Only lines holding the word "header" are needed; copy each of them from the material.

-------- Material provided --------

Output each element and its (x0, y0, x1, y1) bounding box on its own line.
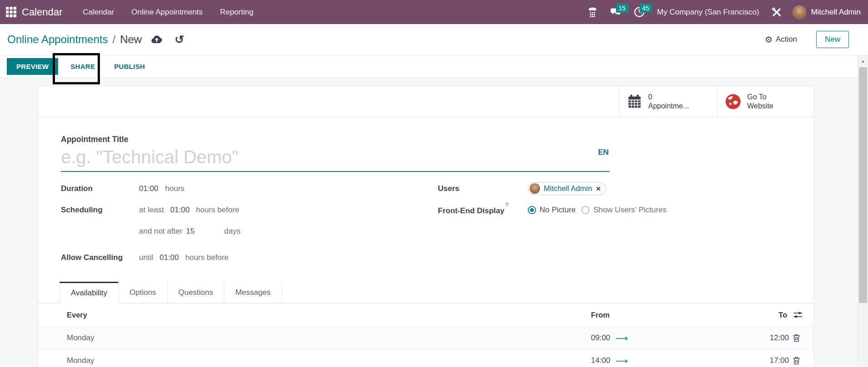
notebook-tabs: Availability Options Questions Messages (38, 282, 813, 303)
left-column: Duration 01:00 hours Scheduling at least… (61, 178, 438, 268)
arrow-right-icon: ⟶ (615, 333, 628, 343)
form-sheet: 0 Appointme... Go To Website (38, 86, 814, 367)
appointments-stat-button[interactable]: 0 Appointme... (619, 86, 717, 117)
scrollbar-thumb[interactable] (859, 67, 867, 303)
row-to[interactable]: 17:00 (769, 356, 789, 365)
table-header-row: Every From To (38, 303, 813, 326)
messages-count-badge: 15 (616, 4, 629, 13)
company-switcher[interactable]: My Company (San Francisco) (651, 8, 766, 17)
appointment-title-input[interactable] (61, 145, 610, 172)
scheduling-row2: and not after 15 days (61, 220, 438, 242)
publish-button[interactable]: PUBLISH (114, 63, 145, 70)
gear-icon: ⚙ (765, 34, 773, 45)
breadcrumb-new: New (120, 33, 142, 46)
header-every[interactable]: Every (67, 311, 87, 319)
calendar-icon (627, 94, 642, 109)
table-row[interactable]: Monday 14:00 ⟶ 17:00 (38, 349, 813, 367)
scheduling-label: Scheduling (61, 206, 139, 215)
table-row[interactable]: Monday 09:00 ⟶ 12:00 (38, 326, 813, 349)
radio-no-picture[interactable]: No Picture (528, 206, 575, 215)
content-area: 0 Appointme... Go To Website (0, 78, 868, 367)
appointments-label: Appointme... (648, 102, 689, 111)
messages-icon[interactable]: 15 (604, 0, 628, 24)
tag-user-name: Mitchell Admin (544, 184, 592, 193)
radio-selected-icon (528, 206, 536, 214)
users-row: Users Mitchell Admin ✕ (438, 178, 791, 199)
row-from[interactable]: 14:00 (591, 356, 610, 365)
tab-questions[interactable]: Questions (168, 282, 225, 303)
navbar-left: Calendar Calendar Online Appointments Re… (0, 0, 262, 24)
systray: 15 45 My Company (San Francisco) Mitchel… (581, 0, 868, 24)
appointment-title-label: Appointment Title (61, 135, 791, 144)
action-menu-button[interactable]: ⚙ Action (765, 34, 797, 45)
preview-button[interactable]: PREVIEW (7, 58, 58, 75)
breadcrumb-online-appointments[interactable]: Online Appointments (7, 33, 108, 46)
go-to-website-line2: Website (747, 102, 774, 111)
not-after-suffix: days (224, 227, 240, 236)
duration-unit: hours (165, 184, 185, 193)
front-end-display-row: Front-End Display? No Picture Show Users… (438, 199, 791, 220)
cancel-value-input[interactable]: 01:00 (159, 253, 179, 262)
arrow-right-icon: ⟶ (615, 355, 628, 366)
appointment-title-wrap: EN (61, 145, 610, 172)
not-after-value-input[interactable]: 15 (186, 227, 210, 236)
vertical-scrollbar[interactable]: ▲ (858, 55, 868, 367)
scrollbar-up-arrow[interactable]: ▲ (858, 55, 868, 67)
radio-show-users-pictures[interactable]: Show Users' Pictures (581, 206, 666, 215)
menu-calendar[interactable]: Calendar (74, 0, 123, 24)
globe-icon (725, 93, 741, 110)
website-status-bar: PREVIEW SHARE PUBLISH (0, 55, 868, 78)
apps-grid-icon[interactable] (0, 0, 22, 24)
discard-undo-icon[interactable]: ↺ (174, 34, 184, 45)
tab-availability[interactable]: Availability (60, 282, 119, 303)
app-brand[interactable]: Calendar (22, 6, 74, 18)
stat-button-strip: 0 Appointme... Go To Website (38, 86, 813, 117)
front-end-display-label: Front-End Display? (438, 205, 528, 215)
user-tag[interactable]: Mitchell Admin ✕ (528, 182, 606, 195)
display-radio-group: No Picture Show Users' Pictures (528, 206, 666, 215)
tab-options[interactable]: Options (119, 282, 168, 303)
cancel-suffix: hours before (185, 253, 228, 262)
optional-columns-icon[interactable] (793, 311, 803, 319)
new-record-button[interactable]: New (816, 31, 849, 48)
share-button[interactable]: SHARE (70, 63, 95, 70)
tab-messages[interactable]: Messages (224, 282, 282, 303)
form-fields: Appointment Title EN Duration 01:00 hour… (38, 135, 813, 268)
duration-value-input[interactable]: 01:00 (139, 184, 159, 193)
appointments-count: 0 (648, 93, 689, 102)
language-flag[interactable]: EN (598, 148, 609, 157)
scheduling-value-input[interactable]: 01:00 (170, 206, 190, 215)
debug-tools-icon[interactable] (765, 0, 788, 24)
header-to[interactable]: To (779, 311, 787, 319)
row-every[interactable]: Monday (67, 333, 94, 343)
user-avatar (793, 5, 806, 19)
control-panel: Online Appointments / New ↺ ⚙ Action New (0, 24, 868, 55)
header-from[interactable]: From (591, 311, 610, 319)
radio-unselected-icon (581, 206, 590, 214)
action-label: Action (776, 35, 797, 44)
breadcrumb: Online Appointments / New (7, 33, 142, 46)
go-to-website-button[interactable]: Go To Website (717, 86, 813, 117)
users-label: Users (438, 184, 528, 193)
tag-avatar (530, 183, 540, 194)
record-status-icons: ↺ (151, 34, 184, 45)
voip-phone-icon[interactable] (581, 0, 604, 24)
menu-reporting[interactable]: Reporting (211, 0, 262, 24)
field-columns: Duration 01:00 hours Scheduling at least… (61, 178, 791, 268)
user-menu[interactable]: Mitchell Admin (788, 5, 861, 19)
delete-row-icon[interactable] (793, 356, 800, 365)
scheduling-suffix: hours before (196, 206, 239, 215)
breadcrumb-separator: / (112, 33, 115, 46)
menu-online-appointments[interactable]: Online Appointments (123, 0, 211, 24)
row-every[interactable]: Monday (67, 356, 94, 365)
scheduling-prefix: at least (139, 206, 164, 215)
unsaved-cloud-icon[interactable] (151, 34, 163, 44)
allow-cancelling-label: Allow Cancelling (61, 253, 139, 262)
allow-cancelling-row: Allow Cancelling until 01:00 hours befor… (61, 247, 438, 268)
activities-clock-icon[interactable]: 45 (628, 0, 651, 24)
help-icon[interactable]: ? (505, 201, 508, 208)
row-to[interactable]: 12:00 (769, 333, 789, 343)
tag-remove-icon[interactable]: ✕ (595, 185, 601, 192)
delete-row-icon[interactable] (793, 333, 800, 342)
row-from[interactable]: 09:00 (591, 333, 610, 343)
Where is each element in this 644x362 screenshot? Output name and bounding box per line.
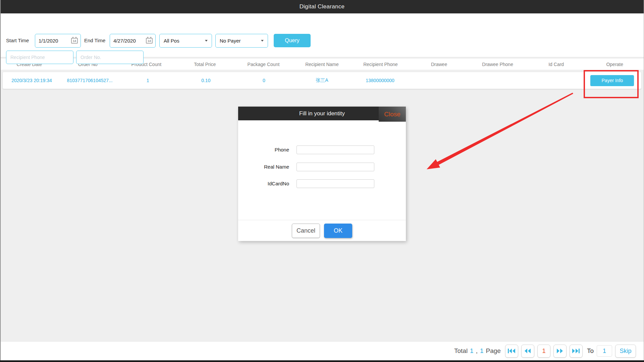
pos-select-value: All Pos	[164, 38, 179, 44]
payer-info-button[interactable]: Payer Info	[590, 75, 634, 86]
modal-title: Fill in your identity	[299, 110, 345, 117]
pagination-bar: Total 1 , 1 Page 1 To Skip	[0, 341, 644, 360]
column-header: Recipient Name	[293, 62, 352, 67]
separator: ,	[476, 347, 478, 355]
column-header: Package Count	[234, 62, 293, 67]
next-page-icon	[556, 348, 564, 354]
window-border-bottom	[0, 360, 644, 362]
goto-page-input[interactable]	[597, 345, 612, 357]
phone-field-row: Phone	[238, 145, 406, 154]
last-page-button[interactable]	[570, 345, 583, 358]
prev-page-button[interactable]	[521, 345, 534, 358]
first-page-button[interactable]	[505, 345, 518, 358]
page-label: Page	[486, 347, 501, 355]
real-name-label: Real Name	[238, 164, 289, 170]
ok-button[interactable]: OK	[324, 224, 352, 238]
next-page-button[interactable]	[553, 345, 567, 358]
cell-order-no: 8103771706104527...	[61, 78, 119, 83]
cell-product-count: 1	[119, 78, 177, 83]
start-time-label: Start Time	[6, 34, 29, 47]
phone-field[interactable]	[297, 145, 374, 154]
chevron-down-icon	[261, 40, 264, 42]
identity-modal: Fill in your identity Close Phone Real N…	[238, 107, 406, 241]
window-border-left	[0, 0, 1, 362]
page-title: Digital Clearance	[300, 3, 345, 10]
to-label: To	[587, 347, 594, 355]
table-row: 2020/3/23 20:19:34 8103771706104527... 1…	[3, 72, 641, 89]
modal-close-button[interactable]: Close	[379, 107, 406, 122]
column-header: Recipient Phone	[351, 62, 410, 67]
calendar-icon[interactable]: 14	[146, 38, 153, 44]
column-header: Drawee	[410, 62, 469, 67]
id-card-no-label: IdCardNo	[238, 181, 289, 186]
end-time-label: End Time	[84, 34, 105, 47]
chevron-down-icon	[205, 40, 208, 42]
start-time-picker[interactable]: 14	[35, 34, 81, 48]
order-no-input[interactable]	[76, 51, 144, 64]
modal-footer: Cancel OK	[238, 220, 406, 241]
cell-operate: Payer Info	[583, 75, 641, 86]
cell-package-count: 0	[235, 78, 293, 83]
payer-select[interactable]: No Payer	[215, 34, 268, 48]
pos-select[interactable]: All Pos	[159, 34, 212, 48]
first-page-icon	[507, 348, 516, 354]
phone-label: Phone	[238, 147, 289, 153]
pagination-summary: Total 1 , 1 Page	[454, 347, 501, 355]
query-button[interactable]: Query	[274, 34, 311, 47]
calendar-icon[interactable]: 14	[71, 38, 78, 44]
cell-create-date: 2020/3/23 20:19:34	[3, 78, 61, 83]
recipient-phone-input[interactable]	[6, 51, 73, 64]
column-header: Total Price	[176, 62, 234, 67]
column-header: Id Card	[527, 62, 586, 67]
cell-recipient-phone: 13800000000	[351, 78, 409, 83]
skip-button[interactable]: Skip	[615, 345, 636, 358]
page-count: 1	[480, 347, 484, 355]
real-name-field[interactable]	[297, 163, 374, 171]
payer-select-value: No Payer	[220, 38, 241, 44]
last-page-icon	[572, 348, 580, 354]
end-time-input[interactable]	[113, 38, 143, 44]
total-label: Total	[454, 347, 468, 355]
cell-total-price: 0.10	[177, 78, 235, 83]
real-name-field-row: Real Name	[238, 162, 406, 171]
titlebar: Digital Clearance	[0, 0, 644, 13]
column-header: Operate	[585, 62, 644, 67]
current-page-button[interactable]: 1	[537, 345, 550, 358]
prev-page-icon	[524, 348, 531, 354]
cell-recipient-name: 张三A	[293, 77, 351, 83]
id-card-no-field[interactable]	[297, 179, 374, 188]
cancel-button[interactable]: Cancel	[292, 224, 320, 238]
start-time-input[interactable]	[39, 38, 68, 44]
total-count: 1	[470, 347, 474, 355]
filter-bar: Start Time 14 End Time 14 All Pos No Pay…	[0, 13, 644, 57]
id-card-no-field-row: IdCardNo	[238, 179, 406, 188]
column-header: Drawee Phone	[468, 62, 527, 67]
end-time-picker[interactable]: 14	[110, 34, 156, 48]
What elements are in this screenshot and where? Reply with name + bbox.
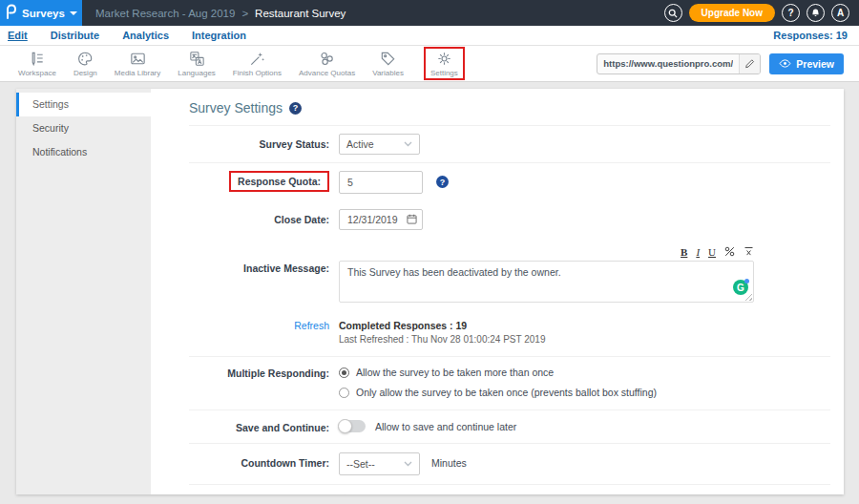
breadcrumb-separator: > (241, 8, 248, 19)
remove-format-icon (744, 246, 754, 257)
survey-url-input[interactable] (597, 54, 739, 74)
chevron-down-icon (404, 461, 412, 467)
breadcrumb-survey-name: Restaurant Survey (255, 8, 346, 19)
radio-unselected-icon[interactable] (339, 388, 349, 398)
sidebar-item-security[interactable]: Security (16, 116, 151, 140)
edit-toolbar: Workspace Design Media Library Languages… (0, 46, 859, 82)
sidebar-item-notifications[interactable]: Notifications (16, 140, 151, 164)
radio-option-multiple-allowed[interactable]: Allow the survey to be taken more than o… (339, 367, 657, 378)
gear-icon (435, 50, 453, 68)
last-refreshed-text: Last Refreshed : Thu Nov 28 01:00:24 PST… (339, 334, 545, 345)
topbar-actions: Upgrade Now ? A (664, 4, 849, 22)
grammarly-icon[interactable]: G (733, 280, 748, 295)
eye-icon (779, 59, 791, 68)
inactive-message-row: Inactive Message: B I U (189, 238, 830, 312)
settings-sidebar: Settings Security Notifications (16, 89, 151, 494)
response-quota-label: Response Quota: (189, 171, 329, 192)
save-and-continue-toggle[interactable] (339, 420, 366, 432)
close-date-label: Close Date: (189, 209, 329, 225)
help-button[interactable]: ? (782, 4, 800, 22)
edit-url-button[interactable] (739, 54, 760, 74)
toolbar-item-languages[interactable]: Languages (169, 49, 224, 78)
responses-count[interactable]: Responses: 19 (773, 30, 848, 41)
refresh-row: Refresh Completed Responses : 19 Last Re… (189, 312, 830, 357)
upgrade-now-button[interactable]: Upgrade Now (689, 4, 775, 22)
quota-help-icon[interactable]: ? (436, 176, 449, 188)
save-and-continue-text: Allow to save and continue later (375, 421, 516, 432)
breadcrumb-folder[interactable]: Market Research - Aug 2019 (95, 8, 235, 19)
red-highlight-box: Response Quota: (229, 171, 329, 192)
toolbar-item-media-library[interactable]: Media Library (106, 49, 169, 78)
search-icon (668, 9, 678, 18)
sidebar-item-settings[interactable]: Settings (16, 93, 151, 116)
countdown-timer-label: Countdown Timer: (189, 452, 329, 469)
survey-status-label: Survey Status: (189, 134, 329, 150)
breadcrumb: Market Research - Aug 2019 > Restaurant … (95, 8, 346, 19)
toolbar-item-variables[interactable]: Variables (364, 49, 412, 78)
page-title: Survey Settings (189, 100, 283, 116)
search-button[interactable] (664, 4, 682, 22)
pencil-icon (744, 58, 755, 69)
image-icon (129, 50, 147, 68)
grammarly-notification-dot (744, 279, 749, 284)
tab-edit[interactable]: Edit (8, 30, 28, 41)
survey-url-box (597, 53, 761, 74)
chevron-down-icon (404, 141, 412, 147)
linked-rings-icon (318, 50, 336, 68)
radio-selected-icon[interactable] (339, 368, 349, 378)
radio-option-once-only[interactable]: Only allow the survey to be taken once (… (339, 387, 657, 398)
chevron-down-icon (70, 11, 77, 15)
page-background: Settings Security Notifications Survey S… (0, 82, 859, 504)
palette-icon (76, 50, 94, 68)
questionpro-logo-icon (5, 4, 17, 22)
link-button[interactable] (724, 246, 735, 259)
inactive-message-label: Inactive Message: (189, 245, 329, 274)
response-quota-row: Response Quota: ? (189, 163, 830, 201)
product-label: Surveys (22, 8, 65, 19)
multiple-responding-row: Multiple Responding: Allow the survey to… (189, 357, 830, 410)
title-help-icon[interactable]: ? (289, 102, 302, 115)
countdown-timer-select[interactable]: --Set-- (339, 452, 420, 475)
survey-status-row: Survey Status: Active (189, 126, 830, 163)
bold-button[interactable]: B (681, 247, 687, 258)
toolbar-item-workspace[interactable]: Workspace (10, 49, 65, 78)
toolbar-item-advance-quotas[interactable]: Advance Quotas (290, 49, 364, 78)
completed-responses-text: Completed Responses : 19 (339, 320, 545, 331)
link-icon (724, 246, 735, 257)
multiple-responding-label: Multiple Responding: (189, 367, 329, 379)
toolbar-item-finish-options[interactable]: Finish Options (224, 49, 290, 78)
save-and-continue-row: Save and Continue: Allow to save and con… (189, 410, 830, 444)
bell-icon (810, 8, 821, 18)
inactive-message-textarea[interactable]: This Survey has been deactivated by the … (339, 261, 754, 303)
remove-format-button[interactable] (744, 246, 754, 259)
rich-text-toolbar: B I U (339, 245, 754, 259)
seo-row: SEO: Allow search engine indexing (189, 485, 830, 494)
preview-button[interactable]: Preview (769, 53, 844, 74)
save-and-continue-label: Save and Continue: (189, 420, 329, 433)
settings-content: Survey Settings ? Survey Status: Active … (151, 89, 844, 494)
calendar-icon[interactable] (407, 214, 417, 226)
tag-icon (379, 50, 397, 68)
countdown-timer-row: Countdown Timer: --Set-- Minutes (189, 444, 830, 485)
surveys-menu[interactable]: Surveys (0, 0, 82, 26)
workspace-icon (28, 50, 46, 68)
toolbar-item-design[interactable]: Design (65, 49, 106, 78)
notifications-button[interactable] (807, 4, 825, 22)
close-date-row: Close Date: (189, 201, 830, 238)
response-quota-input[interactable] (339, 171, 423, 194)
top-navbar: Surveys Market Research - Aug 2019 > Res… (0, 0, 859, 26)
translate-icon (188, 50, 206, 68)
survey-status-select[interactable]: Active (339, 134, 420, 155)
main-tabbar: Edit Distribute Analytics Integration Re… (0, 26, 859, 46)
tab-analytics[interactable]: Analytics (122, 30, 169, 41)
underline-button[interactable]: U (708, 247, 716, 258)
refresh-link[interactable]: Refresh (189, 320, 329, 331)
account-avatar[interactable]: A (831, 4, 849, 22)
minutes-suffix: Minutes (431, 452, 467, 469)
toolbar-item-settings[interactable]: Settings (424, 47, 465, 80)
tab-distribute[interactable]: Distribute (51, 30, 99, 41)
tab-integration[interactable]: Integration (192, 30, 246, 41)
magic-wand-icon (248, 50, 266, 68)
settings-card: Settings Security Notifications Survey S… (16, 89, 844, 494)
italic-button[interactable]: I (696, 247, 700, 258)
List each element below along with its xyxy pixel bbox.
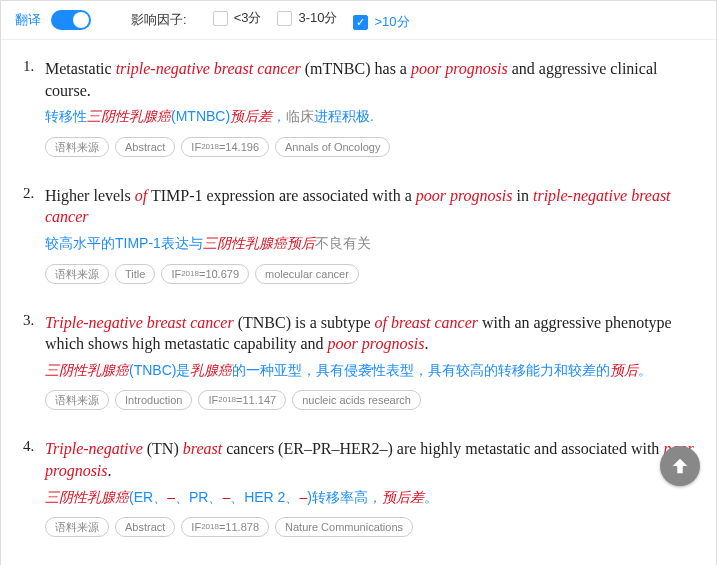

--------

* [Answer box]:
table-header-row: Every From To (38, 303, 813, 326)
header-every[interactable]: Every (67, 311, 87, 319)
header-to[interactable]: To (779, 311, 787, 319)
header-from[interactable]: From (591, 311, 610, 319)
column-header: Recipient Name	[293, 62, 352, 67]
column-header: Package Count	[234, 62, 293, 67]
column-header: Recipient Phone	[351, 62, 410, 67]
column-header: Drawee	[410, 62, 469, 67]
column-header: Total Price	[176, 62, 234, 67]
column-header: Id Card	[527, 62, 586, 67]
column-header: Operate	[585, 62, 644, 67]
column-header: Drawee Phone	[468, 62, 527, 67]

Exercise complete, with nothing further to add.